Vom trashigen Ersteindruck sollte man sich nicht täuschen lassen: Netflix ist mit der ersten Staffel der Fantasy-Serie von The Witcher ein vielversprechender Start in eine komplexe Saga gelungen.

Wer die Geralt-Saga des polnischen Fantasyautoren Andrzej Sapkowski nicht gelesen hat, das darauf beruhende Computerspiel nicht kennt und auch nicht viel mit einer düsteren Schmonzettenroman-Ästhetik anfangen kann, dem verhießen die ersten Promo-Bilder von The Witcher nichts Gutes. Henry Cavill, britischer Hauptdarsteller der relativ erfolglosen aktuellen Superman-Filmreihe, war in den ersten Bildern und Trailer prominent platziert. Ausgestattet mit noch höheren Muskelbergen als sonst, mit weißer Langhaar-Perücke und bernsteinfarbenen Kontaktlinsen irrte er da als wandelnder Widerspruch durch ein Fantasyreich: zahlreich angeschmachtet, aber einsam, anziehend, aber allerorts unerwünscht.
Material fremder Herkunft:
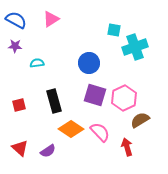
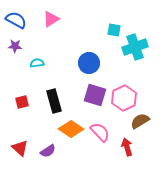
red square: moved 3 px right, 3 px up
brown semicircle: moved 1 px down
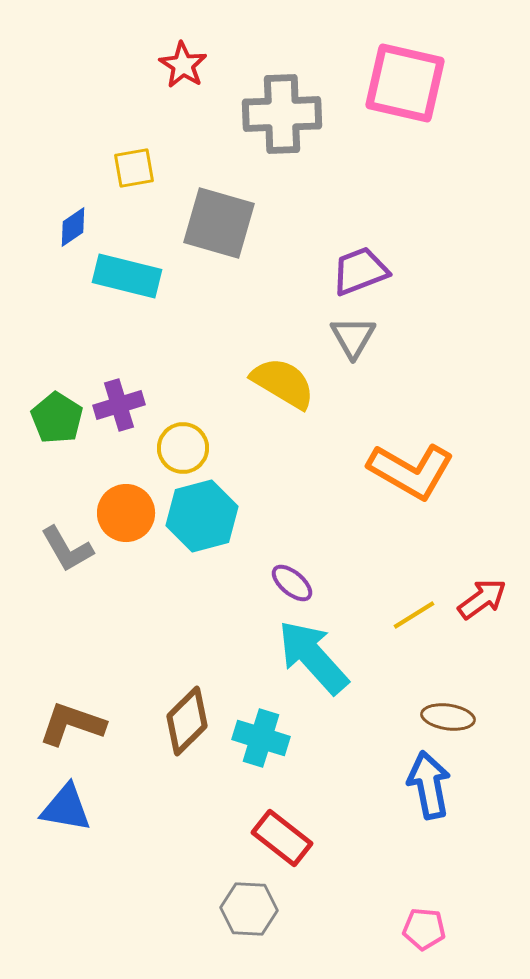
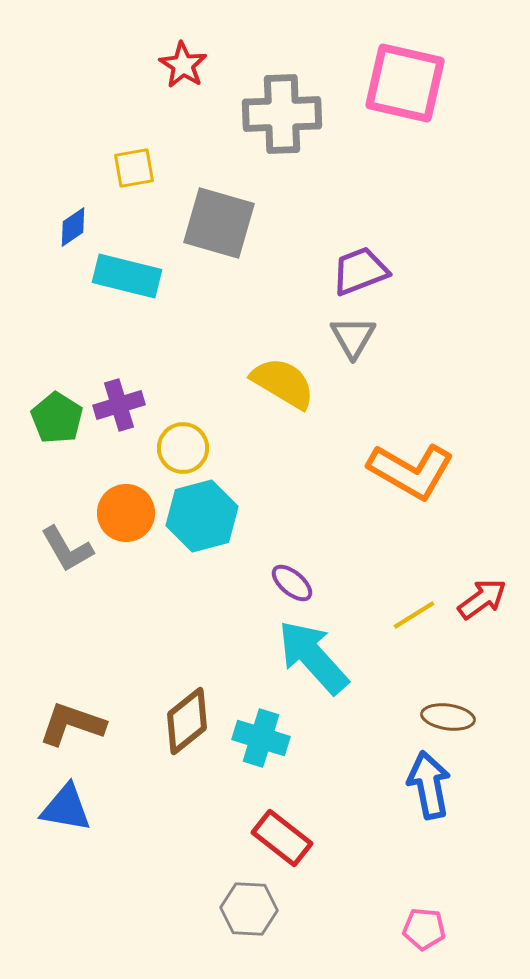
brown diamond: rotated 6 degrees clockwise
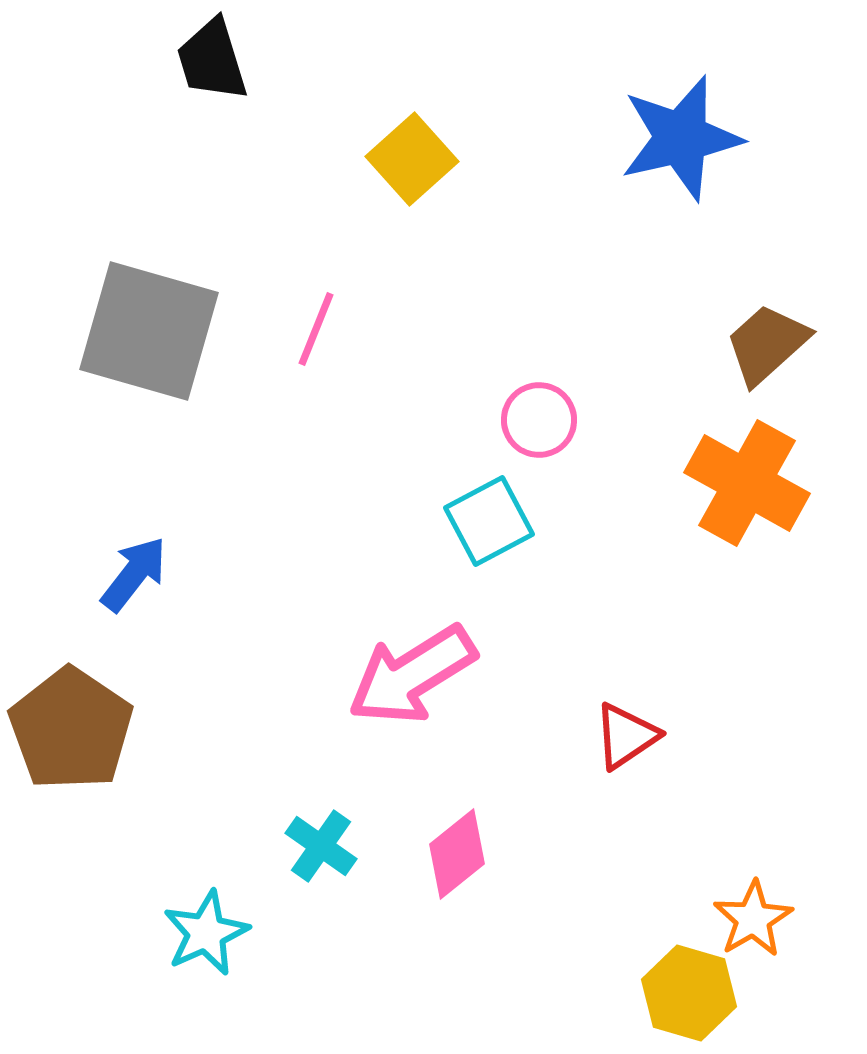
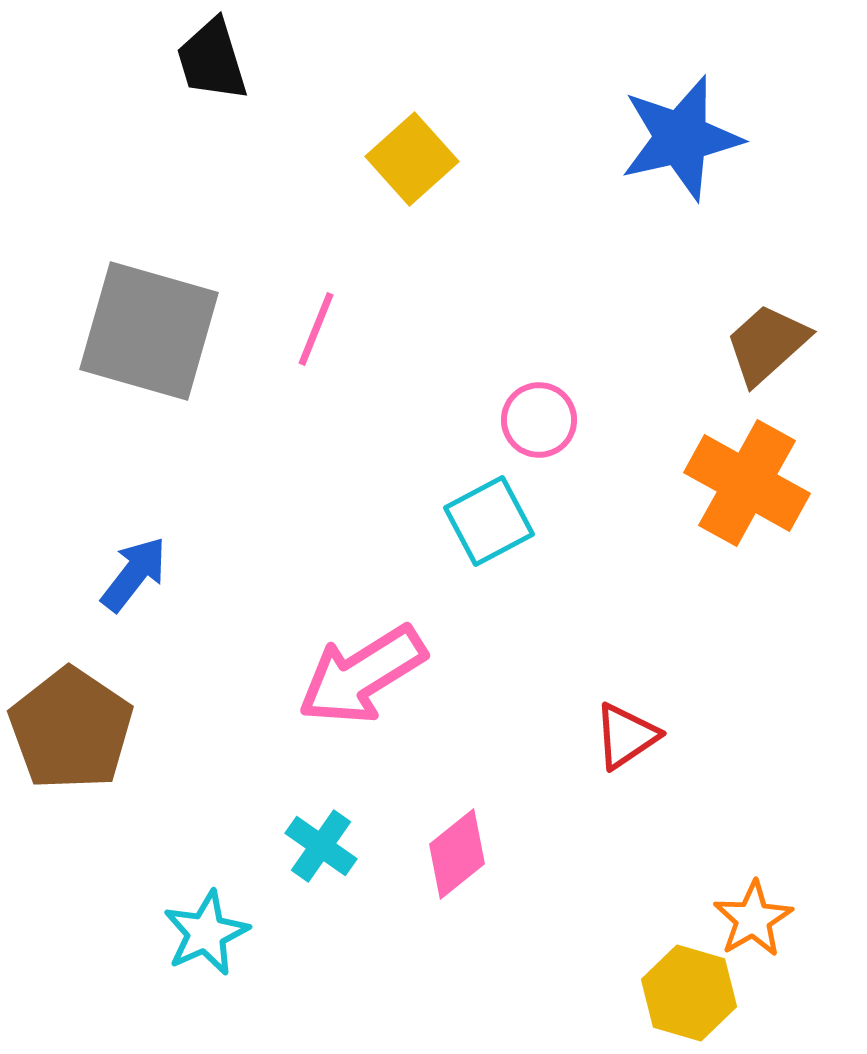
pink arrow: moved 50 px left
Im Hintergrund wehklagende Frauenchöre, im Vordergrund ein paar fiese Monster. Dies konnte nur eine Fantasy-Serie sein, nach der niemand verlangt hat – im besten Falle vielleicht sogar heißer Trash, über den man herzlich kichern kann. Aber wie so oft täuscht der erste Eindruck (zumindest meiner).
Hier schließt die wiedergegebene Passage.